Nesse momento, a divulgação de eventos deixa de trabalhar somente a edição realizada e começa a construir patrimônio para a próxima. Mostrar bons momentos ajuda quem participou a reviver a experiência e permite que quem não esteve presente entenda o que perdeu.
Esse conteúdo também funciona como prova para futuras edições. Uma pessoa que pensa em comprar ingresso para um evento que ainda não conhece pode procurar fotografias, comentários e vídeos do ano anterior antes de decidir.
Para os organizadores, o pós-evento também oferece informações importantes. Avaliações, perguntas recebidas, comentários e desempenho das campanhas ajudam a entender aquilo que funcionou e os pontos que podem ser aprimorados.
Quanto mais recorrente for a programação, maior tende a ser o valor desse histórico. Aos poucos, a comunicação deixa de começar do zero a cada edição e passa a contar com uma comunidade que já conhece, acompanha e espera pelo próximo encontro.

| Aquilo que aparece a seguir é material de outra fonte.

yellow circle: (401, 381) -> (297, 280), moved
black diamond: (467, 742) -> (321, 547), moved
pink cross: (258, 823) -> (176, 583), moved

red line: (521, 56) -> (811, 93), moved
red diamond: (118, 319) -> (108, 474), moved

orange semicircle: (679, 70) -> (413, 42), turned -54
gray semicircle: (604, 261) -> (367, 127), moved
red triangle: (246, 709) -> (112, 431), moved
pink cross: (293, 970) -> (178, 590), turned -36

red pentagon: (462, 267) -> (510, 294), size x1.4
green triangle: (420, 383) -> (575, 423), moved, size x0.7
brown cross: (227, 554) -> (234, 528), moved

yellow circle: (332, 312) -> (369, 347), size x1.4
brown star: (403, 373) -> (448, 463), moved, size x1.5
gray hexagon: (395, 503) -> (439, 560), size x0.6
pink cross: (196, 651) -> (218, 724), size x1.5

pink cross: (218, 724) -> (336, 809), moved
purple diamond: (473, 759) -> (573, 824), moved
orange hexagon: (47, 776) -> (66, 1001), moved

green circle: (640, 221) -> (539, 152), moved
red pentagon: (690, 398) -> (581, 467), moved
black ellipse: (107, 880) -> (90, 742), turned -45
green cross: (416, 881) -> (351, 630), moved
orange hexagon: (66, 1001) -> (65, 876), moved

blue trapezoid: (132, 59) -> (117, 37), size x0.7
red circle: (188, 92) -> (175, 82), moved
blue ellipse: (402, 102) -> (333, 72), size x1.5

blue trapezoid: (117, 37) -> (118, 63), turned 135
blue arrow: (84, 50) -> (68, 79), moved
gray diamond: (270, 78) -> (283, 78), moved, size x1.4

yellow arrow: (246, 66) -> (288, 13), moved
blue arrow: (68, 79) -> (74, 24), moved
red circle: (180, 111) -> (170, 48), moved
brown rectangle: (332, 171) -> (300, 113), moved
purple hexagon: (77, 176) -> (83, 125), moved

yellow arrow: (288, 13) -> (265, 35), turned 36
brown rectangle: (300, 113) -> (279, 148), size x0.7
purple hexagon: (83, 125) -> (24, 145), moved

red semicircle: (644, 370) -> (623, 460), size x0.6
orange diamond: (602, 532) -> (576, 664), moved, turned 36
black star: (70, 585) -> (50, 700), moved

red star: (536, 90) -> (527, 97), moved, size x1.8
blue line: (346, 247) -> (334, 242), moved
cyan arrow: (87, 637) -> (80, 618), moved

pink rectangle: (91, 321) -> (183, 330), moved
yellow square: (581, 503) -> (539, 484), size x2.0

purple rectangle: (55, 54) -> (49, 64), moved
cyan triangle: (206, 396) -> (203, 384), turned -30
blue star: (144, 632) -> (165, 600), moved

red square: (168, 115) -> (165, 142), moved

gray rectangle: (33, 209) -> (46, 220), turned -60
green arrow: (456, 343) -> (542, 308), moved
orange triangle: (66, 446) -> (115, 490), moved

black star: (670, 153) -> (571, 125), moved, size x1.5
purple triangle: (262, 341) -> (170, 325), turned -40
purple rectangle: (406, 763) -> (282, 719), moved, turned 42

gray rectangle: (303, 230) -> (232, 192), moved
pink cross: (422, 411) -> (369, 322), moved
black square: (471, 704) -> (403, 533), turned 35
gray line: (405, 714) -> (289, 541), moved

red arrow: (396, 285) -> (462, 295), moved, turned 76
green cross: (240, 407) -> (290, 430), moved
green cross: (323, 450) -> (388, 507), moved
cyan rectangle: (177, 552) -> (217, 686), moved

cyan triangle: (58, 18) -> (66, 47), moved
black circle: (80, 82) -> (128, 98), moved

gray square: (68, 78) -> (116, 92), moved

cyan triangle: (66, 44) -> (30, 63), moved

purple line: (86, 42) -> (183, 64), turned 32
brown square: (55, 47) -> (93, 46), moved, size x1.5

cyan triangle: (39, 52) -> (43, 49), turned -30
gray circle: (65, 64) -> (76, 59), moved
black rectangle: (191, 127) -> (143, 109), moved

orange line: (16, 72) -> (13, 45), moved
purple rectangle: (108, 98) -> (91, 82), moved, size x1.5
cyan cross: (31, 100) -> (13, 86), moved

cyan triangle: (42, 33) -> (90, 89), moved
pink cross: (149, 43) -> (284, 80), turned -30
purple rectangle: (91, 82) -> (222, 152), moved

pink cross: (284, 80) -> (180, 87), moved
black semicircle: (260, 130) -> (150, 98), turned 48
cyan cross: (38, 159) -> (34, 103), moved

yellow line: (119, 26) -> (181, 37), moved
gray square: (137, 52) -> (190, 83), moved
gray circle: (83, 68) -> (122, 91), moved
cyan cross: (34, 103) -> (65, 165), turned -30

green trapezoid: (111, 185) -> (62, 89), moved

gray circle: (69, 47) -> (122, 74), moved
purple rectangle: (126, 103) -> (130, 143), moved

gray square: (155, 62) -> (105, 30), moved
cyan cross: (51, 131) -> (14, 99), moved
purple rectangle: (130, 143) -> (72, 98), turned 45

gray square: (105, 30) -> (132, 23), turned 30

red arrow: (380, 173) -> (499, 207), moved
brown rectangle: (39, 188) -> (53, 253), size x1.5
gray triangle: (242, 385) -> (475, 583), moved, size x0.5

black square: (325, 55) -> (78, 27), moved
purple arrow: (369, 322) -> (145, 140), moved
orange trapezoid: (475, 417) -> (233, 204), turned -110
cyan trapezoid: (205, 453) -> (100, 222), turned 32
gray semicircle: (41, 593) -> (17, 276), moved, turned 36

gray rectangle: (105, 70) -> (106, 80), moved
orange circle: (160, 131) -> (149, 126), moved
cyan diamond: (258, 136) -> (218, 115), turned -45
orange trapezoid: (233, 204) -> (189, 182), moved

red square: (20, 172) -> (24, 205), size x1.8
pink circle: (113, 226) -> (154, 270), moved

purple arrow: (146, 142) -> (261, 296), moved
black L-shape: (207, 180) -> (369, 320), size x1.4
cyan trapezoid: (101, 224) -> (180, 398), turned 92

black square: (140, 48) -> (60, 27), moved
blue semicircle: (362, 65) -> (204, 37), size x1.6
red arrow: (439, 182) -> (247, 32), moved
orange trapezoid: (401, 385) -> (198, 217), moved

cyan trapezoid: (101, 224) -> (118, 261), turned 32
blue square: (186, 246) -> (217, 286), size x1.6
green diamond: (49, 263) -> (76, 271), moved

Comunicação transforma um dia de evento em uma história maior
O crescimento do setor mostra que festas, feiras, shows, competições e encontros continuam ocupando um espaço relevante na economia e na vida das pessoas. Em fevereiro de 2026, o núcleo do setor de eventos já reunia mais de 205 mil empregos formais, número 84,5% superior ao registrado no período pré-pandemia utilizado como referência pela ABRAPE.
Dentro desse mercado, a divulgação de eventos assume uma função que vai além de anunciar quando alguma coisa acontecerá. Ela ajuda a criar expectativa, explicar a experiência, aproximar pessoas, ampliar alcance e preservar aquilo que aconteceu depois do encerramento.
Um bom evento pode durar algumas horas ou alguns dias. Sua história, entretanto, pode começar meses antes e continuar circulando por muito mais tempo.
Quando organização e comunicação trabalham juntas, cada edição também ajuda a fortalecer a próxima. É dessa maneira que uma programação pode deixar de ser apenas uma data no calendário para se transformar em uma marca reconhecida e aguardada pelo público.